I'm going through 1 Samuel right now and love reading about David's life. In chapter 26, there's a scene where jealous King Saul is pursuing David with 3,000 men to kill him. One night, as he and the Israelites were under a God-induced sleep, David and Abishai snuck down into the camp, through the people and stood right next to Saul and his military commander. Abishai said to David "God has delivered the enemy into your hand this day." His perspective of the circumstances, his knowledge of David's character, and the miracle of the moment, meant one conclusion to him...God had delivered Saul into David's hand to kill him. But David had a different perspective of these same circumstances. He said, "Do not destroy him; for who can stretch out his hand against the Lord's anointed and be guiltless?" So rather than kill Saul, he did something ingenious to prove to everyone that night the innocence of his heart.

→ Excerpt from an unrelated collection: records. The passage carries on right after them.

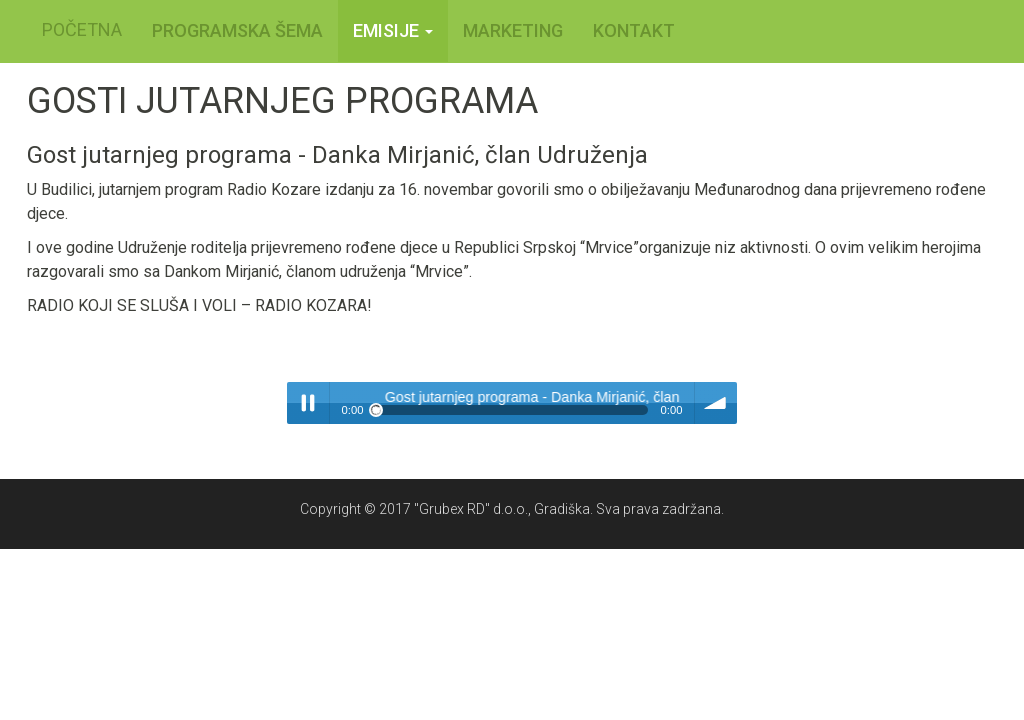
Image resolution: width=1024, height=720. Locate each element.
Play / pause (308, 403)
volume (716, 403)
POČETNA (82, 29)
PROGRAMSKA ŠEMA (237, 30)
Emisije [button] (393, 30)
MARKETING (513, 30)
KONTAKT (634, 30)
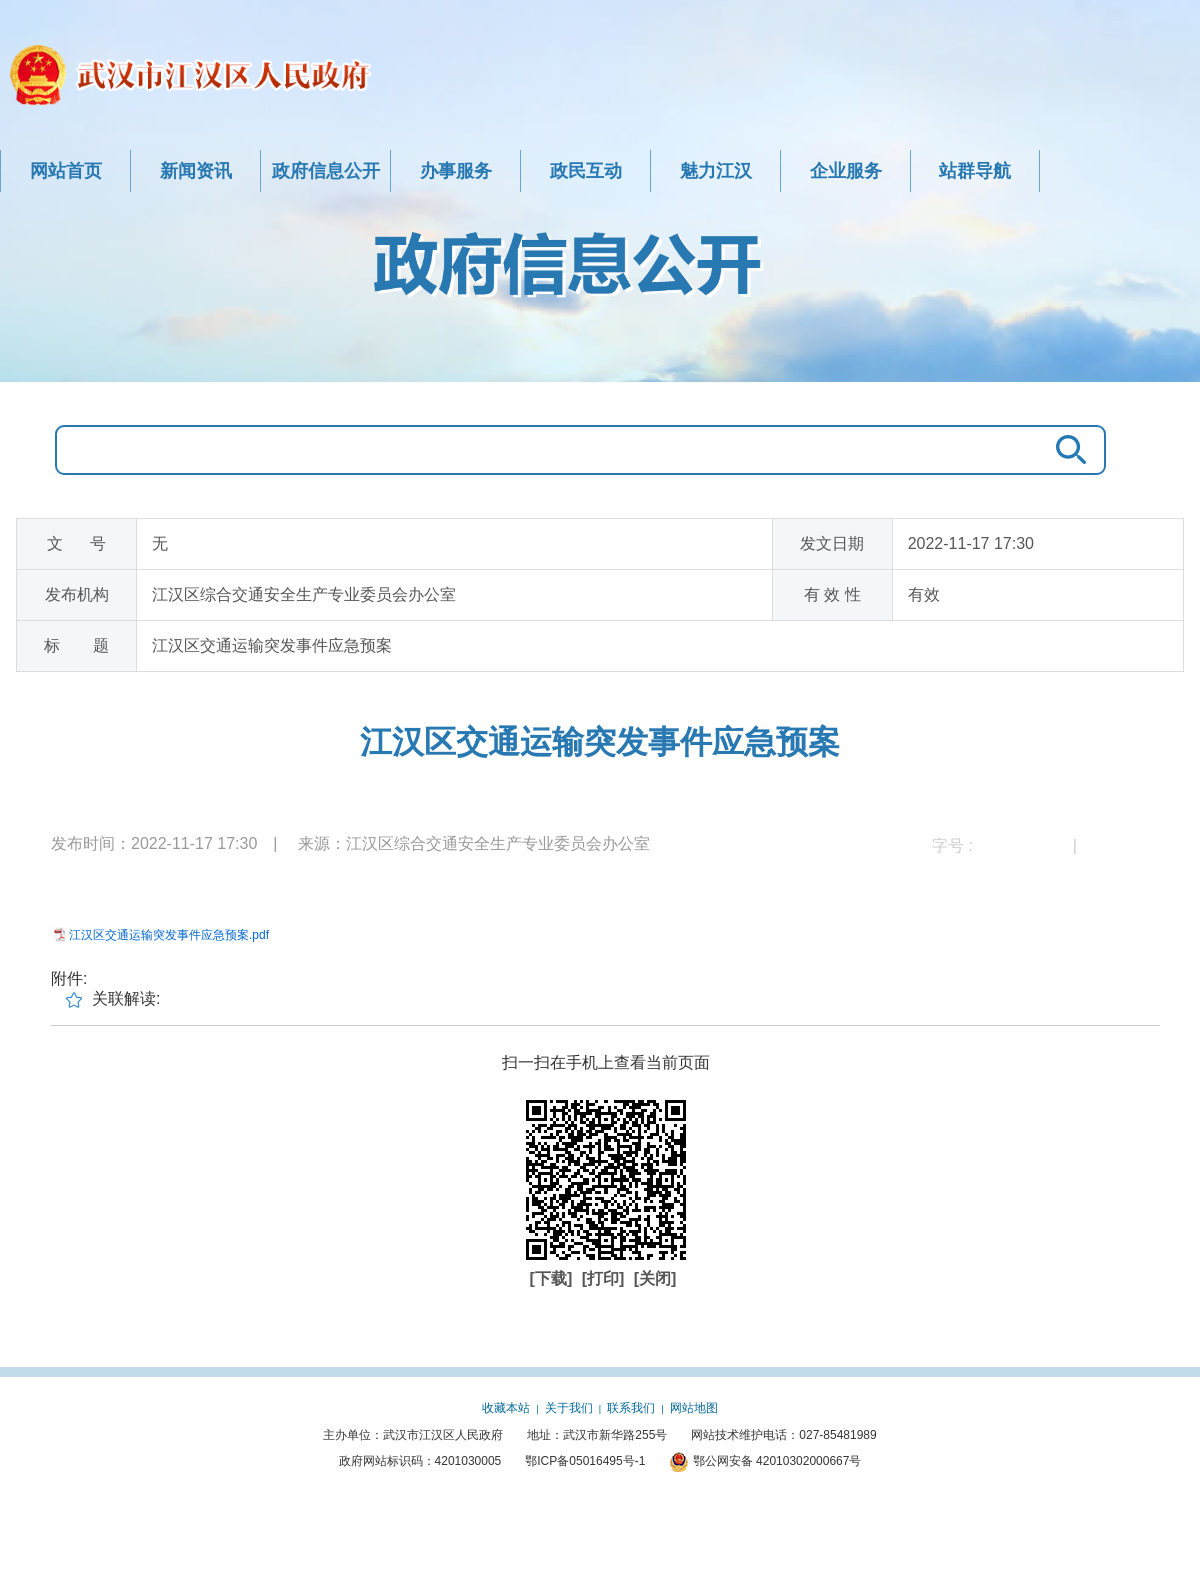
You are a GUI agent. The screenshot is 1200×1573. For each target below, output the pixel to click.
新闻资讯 (196, 171)
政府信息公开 (326, 171)
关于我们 (569, 1408)
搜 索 (1066, 450)
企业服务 (846, 171)
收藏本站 (506, 1408)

We all walk through life taking snapshots of our days, capturing video moments that are significant to us. We may be driving in a car, having lunch with a friend, or laying our head on a pillow at night, when we pull out these snapshots and videos and rehearse them in our minds. But each of us have filters that we apply to what we see, hear, or experience. Just as David and Abishai did. Same circumstance, but  very different conclusions. As a Christian, some look at things through "black and white" filters. Right or wrong, cut and dry. It is true that there are only two options in Christ, but to leave out the beauty of His grace, the hues of His providence, the spectrum of His wisdom, will leave us looking at people with very critical and sharp perspectives.

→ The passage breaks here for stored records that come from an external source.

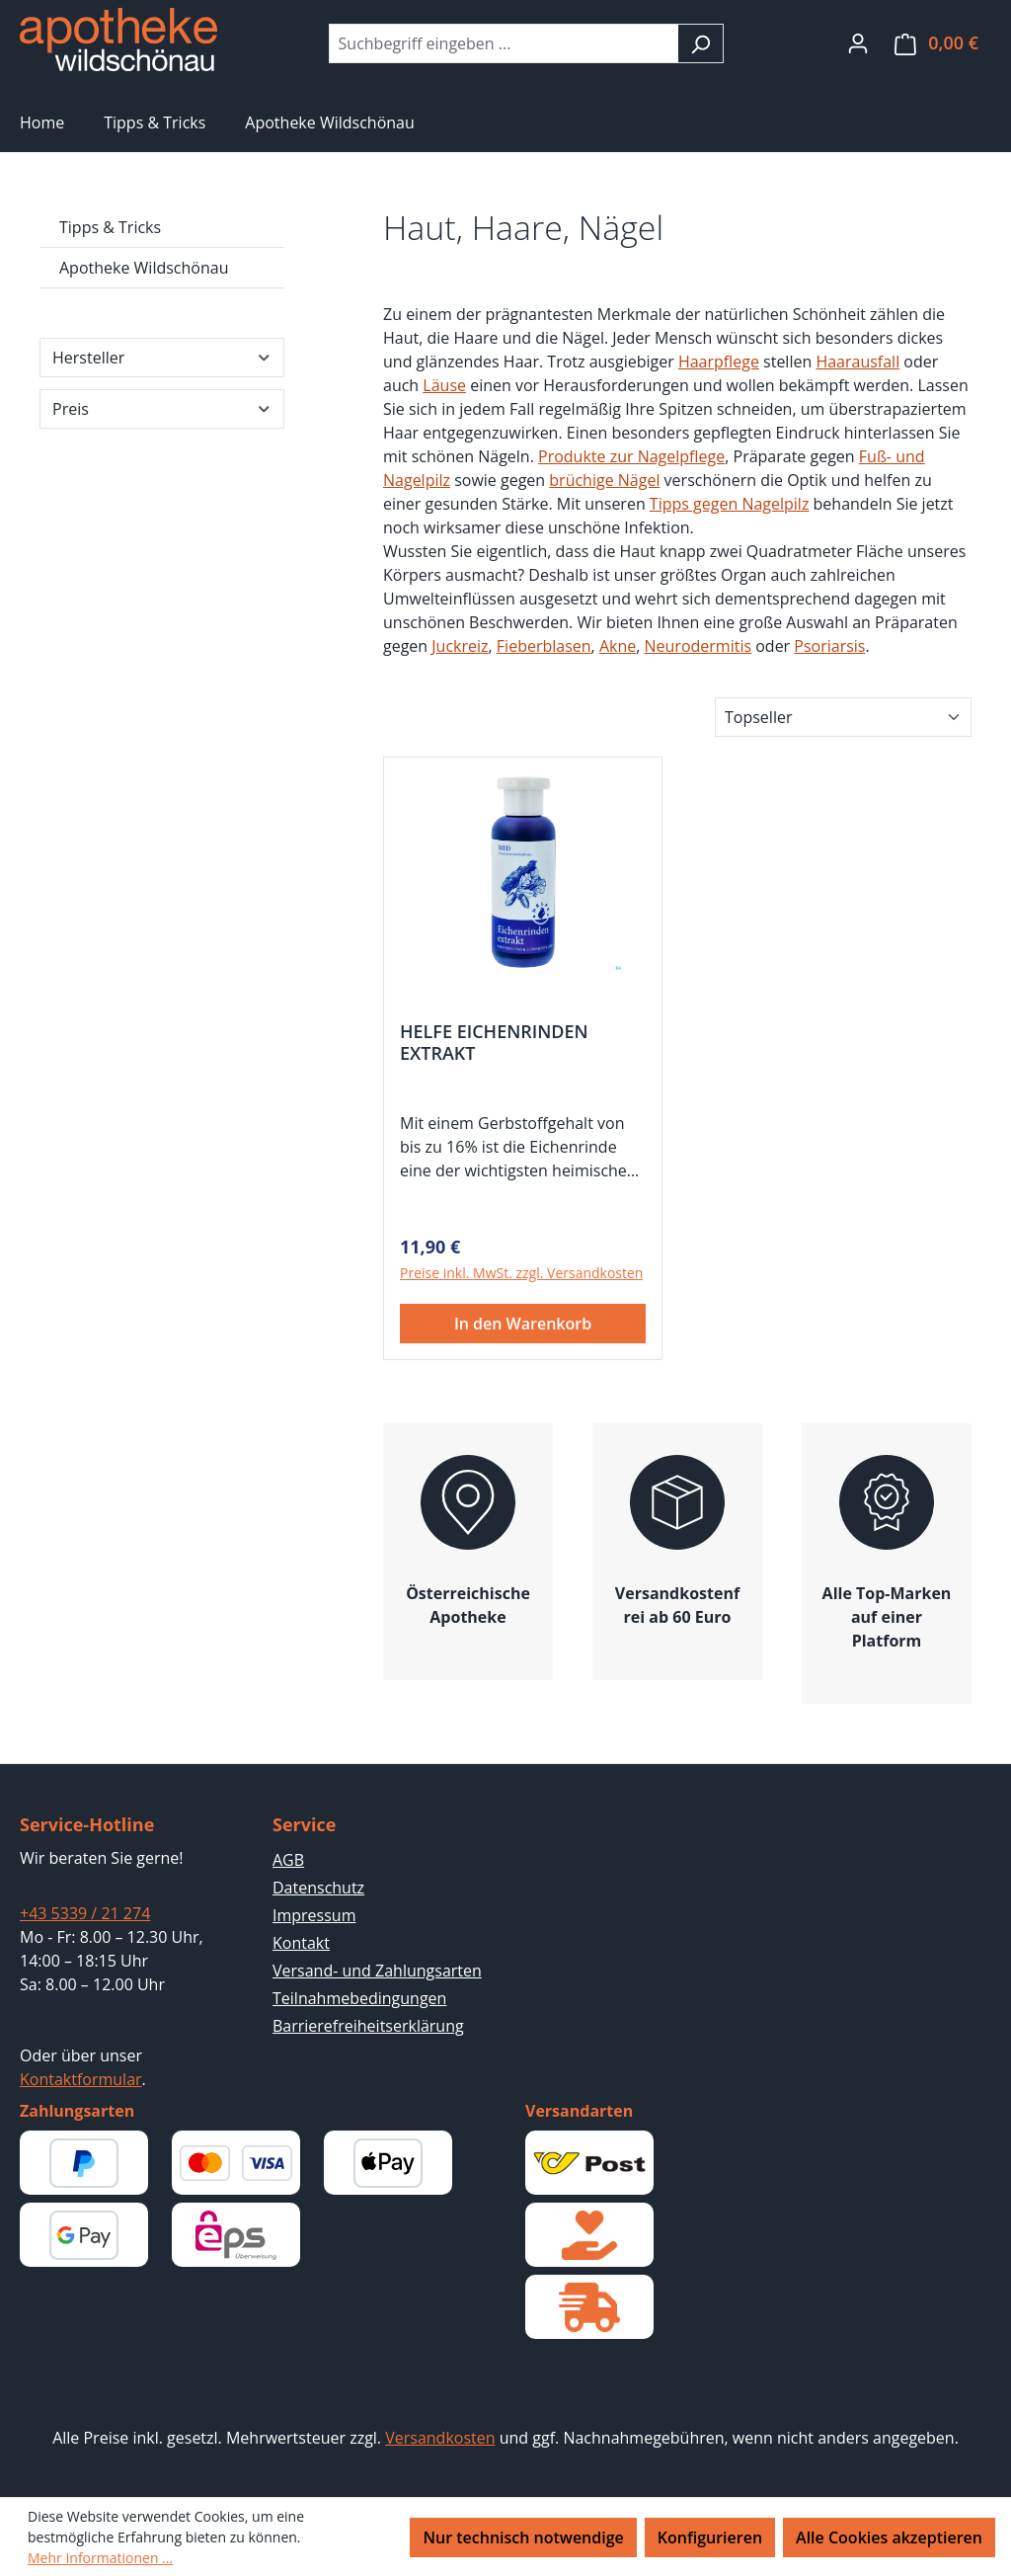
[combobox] (503, 43)
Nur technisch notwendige (523, 2537)
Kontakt (301, 1943)
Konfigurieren (710, 2537)
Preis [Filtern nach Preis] (162, 409)
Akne (617, 646)
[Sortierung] (843, 717)
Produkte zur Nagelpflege (631, 456)
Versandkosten (440, 2438)
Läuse (444, 385)
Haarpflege (718, 361)
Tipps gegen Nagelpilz (730, 504)
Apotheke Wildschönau (143, 268)
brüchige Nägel (604, 480)
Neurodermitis (698, 646)
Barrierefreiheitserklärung (368, 2026)
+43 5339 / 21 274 (85, 1913)
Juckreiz (459, 646)
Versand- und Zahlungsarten (377, 1970)
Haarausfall (857, 361)
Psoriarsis (829, 646)
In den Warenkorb (522, 1323)
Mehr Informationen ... (100, 2557)
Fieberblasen (544, 646)
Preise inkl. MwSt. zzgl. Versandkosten (521, 1272)
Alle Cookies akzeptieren (889, 2537)
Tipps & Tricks (110, 227)
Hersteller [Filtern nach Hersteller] (162, 357)
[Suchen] (700, 43)
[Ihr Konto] (858, 42)
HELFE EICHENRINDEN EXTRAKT (494, 1042)
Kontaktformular (81, 2079)
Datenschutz (318, 1887)
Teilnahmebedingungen (359, 1998)
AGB (288, 1860)
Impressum (313, 1915)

There are those who look through sepia tones, often reflecting on the past and comparing current circumstances to what things "used to be like, back in the day." This leaves out the glory of God's current work in the present, that has rainbow colors of promise that is needful for hope and trust. Some see through rose-colored lenses, and though optimism is a delight and needful, the reality of seeing the shadows and dark contrasts are so needful in the aspect of prayer. I have a filter on one camera app called "emo" and it not only darkens the entire picture, but  is rather myopic and narrowly focused. I've found that in places where I have been deeply hurt, I apply this film to painful experiences and don't see things in the light they are meant to be seen. Or...when I'm depressed or sad...everything in my day seems "emo" to say the least.

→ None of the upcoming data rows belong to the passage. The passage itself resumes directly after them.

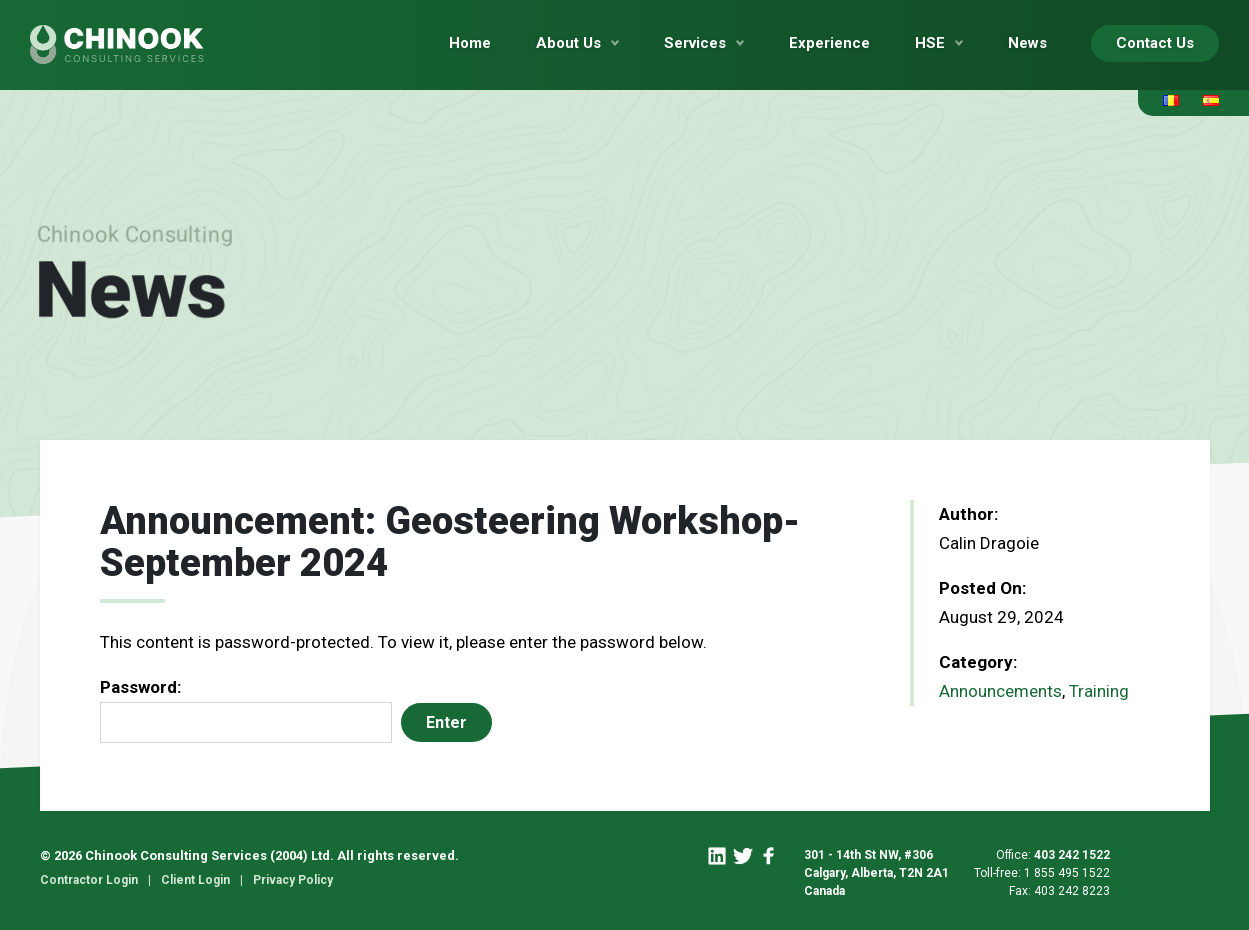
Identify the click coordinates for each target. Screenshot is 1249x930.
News (1027, 43)
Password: (246, 710)
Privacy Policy (293, 880)
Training (1099, 691)
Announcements (1000, 691)
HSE (930, 43)
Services (695, 43)
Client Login (195, 880)
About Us (568, 43)
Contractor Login (89, 880)
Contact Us (1155, 43)
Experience (829, 43)
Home (470, 43)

I looked out at the ocean as the sun had risen to a height where the rays were still being reflected like fireworks dancing on the water's surface. Soft orange and pastel pink lines were drawn across the sky and pelicans were flying low looking for breakfast. Rather than taking more pictures, I just took it all in as the Lord displayed it in front of me. And though my husband came out and tried to capture the moment himself, a worship song and gratitude began to fill my heart. Then I remembered that in heaven, when all of the chaos and confusion of life will be over and we will see things as they truly are, then worship will follow with the words "Great and marvelous are Your works, Lord God Almighty; just and true are Your ways" Rev.15:3. We will see through clear lenses and untainted filters all of God's glorious workings in our lives today. The dark tones will no longer be enhanced by fear, but will merely illustrate the power of His workings in light. The blurry vision of "not understanding" will be gone and replaced with joyful clarity of focus in the face of Jesus.


I've been asking the Lord since then to help me see through clear filters of truth. The Holy Spirit can do this for all of us. Just as the enemy would like to change how we see life, one another, and our God, how much more does the Lord want us to walk through our days seeing through the lens of truth, with clarity of vision and right perspectives. May it be so for you today.